そんな表情やらに思わず怯むが、ジャンは構わず責め続ける。彼女のようなタイプは一度徹底的にやらなければ分からない。それはこれまでの経験で理解していた。
「……ほ、法的な措置を望むぞ。今朝の出来事は」
そう言えば、彼女は過剰に胸を両手で抑え、股間を馬の尾で隠してジャンを睨んだ。
「せ……この変態め!」
「性的じゃねーよ」
「よ、よもやこの私に力で勝るとは言え、あの、貴様の……あれだ、そこらにいる不良となんら変わらん。己の主義主張を口にするだけで、その力で行使するだけで、他の者の不利益を考えん」
「おれは別に他者を貶めるために力を振るいませんよ」
そう、基本的には迷惑にならぬ限りは自分のために。機会があれば誰かのために。
むしろこういったことの方が稀なのだ。
大抵のならず者は、肉体強化があるために打破できるのだが、下手に力があり、下手に権力を持っているようなタイプはこれが初めてと言える。

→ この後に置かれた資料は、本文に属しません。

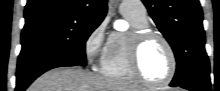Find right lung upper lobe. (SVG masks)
<instances>
[{"label": "right lung upper lobe", "mask_w": 220, "mask_h": 91, "mask_svg": "<svg viewBox=\"0 0 220 91\" xmlns=\"http://www.w3.org/2000/svg\"><path fill=\"white\" fill-rule=\"evenodd\" d=\"M107 13L106 0H28L26 24L56 17H72L102 22Z\"/></svg>", "instance_id": "obj_1"}]
</instances>
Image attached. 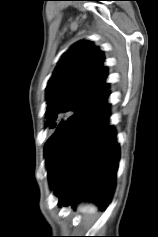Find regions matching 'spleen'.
<instances>
[{"label": "spleen", "mask_w": 158, "mask_h": 237, "mask_svg": "<svg viewBox=\"0 0 158 237\" xmlns=\"http://www.w3.org/2000/svg\"><path fill=\"white\" fill-rule=\"evenodd\" d=\"M80 209L85 208V215L86 217L91 216L96 212V207L93 205H81Z\"/></svg>", "instance_id": "3e777b00"}]
</instances>
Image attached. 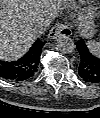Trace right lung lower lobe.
Here are the masks:
<instances>
[{"label": "right lung lower lobe", "instance_id": "obj_1", "mask_svg": "<svg viewBox=\"0 0 100 118\" xmlns=\"http://www.w3.org/2000/svg\"><path fill=\"white\" fill-rule=\"evenodd\" d=\"M46 42L39 39L30 50L17 61H0V77L11 81H23L31 78L38 71L41 50Z\"/></svg>", "mask_w": 100, "mask_h": 118}]
</instances>
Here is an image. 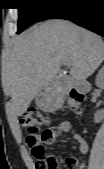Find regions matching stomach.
I'll use <instances>...</instances> for the list:
<instances>
[{
	"instance_id": "1",
	"label": "stomach",
	"mask_w": 104,
	"mask_h": 169,
	"mask_svg": "<svg viewBox=\"0 0 104 169\" xmlns=\"http://www.w3.org/2000/svg\"><path fill=\"white\" fill-rule=\"evenodd\" d=\"M55 98L56 94L54 93L51 86H45L37 94L36 103L40 108L44 110H50L52 109Z\"/></svg>"
}]
</instances>
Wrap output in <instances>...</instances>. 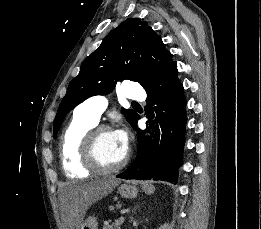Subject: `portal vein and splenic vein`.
Masks as SVG:
<instances>
[{
	"instance_id": "1",
	"label": "portal vein and splenic vein",
	"mask_w": 261,
	"mask_h": 229,
	"mask_svg": "<svg viewBox=\"0 0 261 229\" xmlns=\"http://www.w3.org/2000/svg\"><path fill=\"white\" fill-rule=\"evenodd\" d=\"M125 222H126V219H125V218H120V219L117 221V224H118V225H123Z\"/></svg>"
}]
</instances>
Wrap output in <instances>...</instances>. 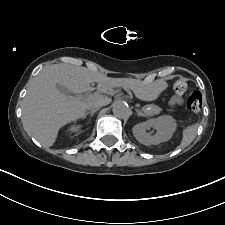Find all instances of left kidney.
Returning <instances> with one entry per match:
<instances>
[{"label":"left kidney","mask_w":225,"mask_h":225,"mask_svg":"<svg viewBox=\"0 0 225 225\" xmlns=\"http://www.w3.org/2000/svg\"><path fill=\"white\" fill-rule=\"evenodd\" d=\"M150 128L156 129L155 135H151L146 132V130ZM175 129V120L171 116L164 115L136 124L132 131L138 142L149 146L157 145L161 142L169 140L172 137V133L175 131Z\"/></svg>","instance_id":"1"}]
</instances>
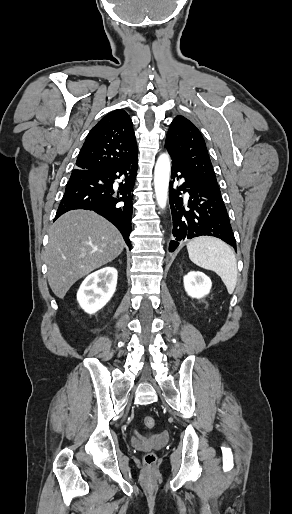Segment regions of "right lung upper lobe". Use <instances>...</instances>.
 <instances>
[{"instance_id": "1", "label": "right lung upper lobe", "mask_w": 292, "mask_h": 514, "mask_svg": "<svg viewBox=\"0 0 292 514\" xmlns=\"http://www.w3.org/2000/svg\"><path fill=\"white\" fill-rule=\"evenodd\" d=\"M137 157L132 121L123 109L103 117L89 132L74 171L111 168Z\"/></svg>"}]
</instances>
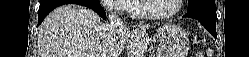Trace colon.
Listing matches in <instances>:
<instances>
[{
	"instance_id": "obj_1",
	"label": "colon",
	"mask_w": 249,
	"mask_h": 57,
	"mask_svg": "<svg viewBox=\"0 0 249 57\" xmlns=\"http://www.w3.org/2000/svg\"><path fill=\"white\" fill-rule=\"evenodd\" d=\"M195 57H203L202 54H197Z\"/></svg>"
}]
</instances>
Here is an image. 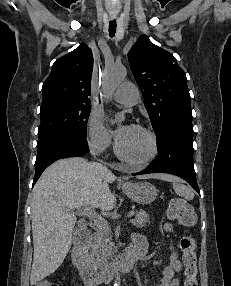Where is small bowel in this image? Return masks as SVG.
Returning <instances> with one entry per match:
<instances>
[{"label": "small bowel", "instance_id": "c3829d8e", "mask_svg": "<svg viewBox=\"0 0 231 286\" xmlns=\"http://www.w3.org/2000/svg\"><path fill=\"white\" fill-rule=\"evenodd\" d=\"M164 230L170 234H174L173 227L170 224H164ZM142 239L145 241L144 237L140 235H135L133 237L134 243L138 240ZM146 242V241H145ZM162 265V260H156L153 263V266ZM182 270V264L178 259L177 250H173L170 255V262L168 265L164 267L163 270V278L159 286H179V282L174 278V276Z\"/></svg>", "mask_w": 231, "mask_h": 286}]
</instances>
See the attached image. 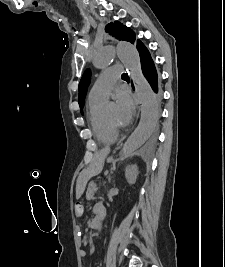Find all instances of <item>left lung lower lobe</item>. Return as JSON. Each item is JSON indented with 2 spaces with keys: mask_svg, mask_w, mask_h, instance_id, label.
<instances>
[{
  "mask_svg": "<svg viewBox=\"0 0 225 267\" xmlns=\"http://www.w3.org/2000/svg\"><path fill=\"white\" fill-rule=\"evenodd\" d=\"M136 46L139 52L142 73L155 92L156 100L159 103L161 100V86L154 62L148 49L140 40L137 41Z\"/></svg>",
  "mask_w": 225,
  "mask_h": 267,
  "instance_id": "obj_1",
  "label": "left lung lower lobe"
}]
</instances>
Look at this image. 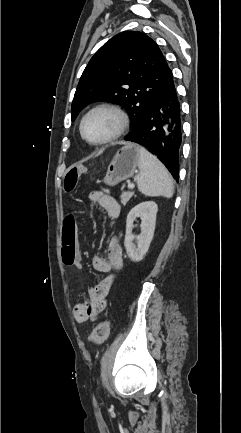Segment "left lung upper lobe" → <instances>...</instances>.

「あんたみたいに負け知らず怖いもの知らずは一番危ういんだ。その為に、おれはわざわざあんたに教えてやってるんだ」
だが保身のために、もっともらしい事を言っておく。
それが彼の処世術だった。
「私のため、ということか?」
「転入生、しかも下級生が小生意気にすみませんでした。処罰ならいかようにでも」
――力が抜けたことで、自然と怒りも勝手に冷却される。
半ば八つ当たりにも似ていたが、まあ正当な怒りだったからいいだろう。ともあれ、彼女の様子をみる限り処分もそう大したことにはならなそうだから、心配もなさそうだ。
萎えた青年は落としたカバンを拾い、背を向ける。
「ああ、そういえば――」
女々しく今朝のホットドッグを弁償してもらおうと振り返ると、気配なくケンタウロスはすぐ横にまで肉薄していて、
「背に乗れ!」
伸びた手が腕を掴み上げ、強引に背中の持ちあげる。なし崩しに乗馬したジャンは、その不安定な乗り物に思わず畏怖し、ユーリアに抱きついた。
「ひゃっ……!?」
「わ、悪い……けど、降ろせ!」
「馬鹿者、どこを……いや、もっとよく掴ま……いや、抱きつかないと落とされるぞ!」
突風のように運動場を突っ切って、ジャンを乗せたユーリアは突風の如く瞬く間に学園を後にする。
景色が怒涛となって流れていく。急流なんてレベルではない。まるでロケットか弾道ミサイルか何かのようだ。
空気が流れて酷く寒気を感じる。だが抱きつくユーリアの背中越しに、彼女の胸が高鳴っているのが聞こえた。
「貴様のようなヤツは初めてだ!」
――力が上回るだけでなく、説教じみたことまでされるとは。
まったくもって屈辱的だ。
だというのに頬がほころぶ。高鳴る胸の原因は何だ?
わかっているのに答えを出したくない。
それではまるで、私はとてつもなく”軽い女”みたいじゃないか――。
「そりゃ光栄ですよ」
「なら今日はもう離さない! 私が”そう”なんかじゃないと、私のためにお前のことをもっと教えてもらうからな――」
ジャン・スティールの新たな日常は、そんな彼女の出会から日常からかけ離れたものへと変わり始めていた。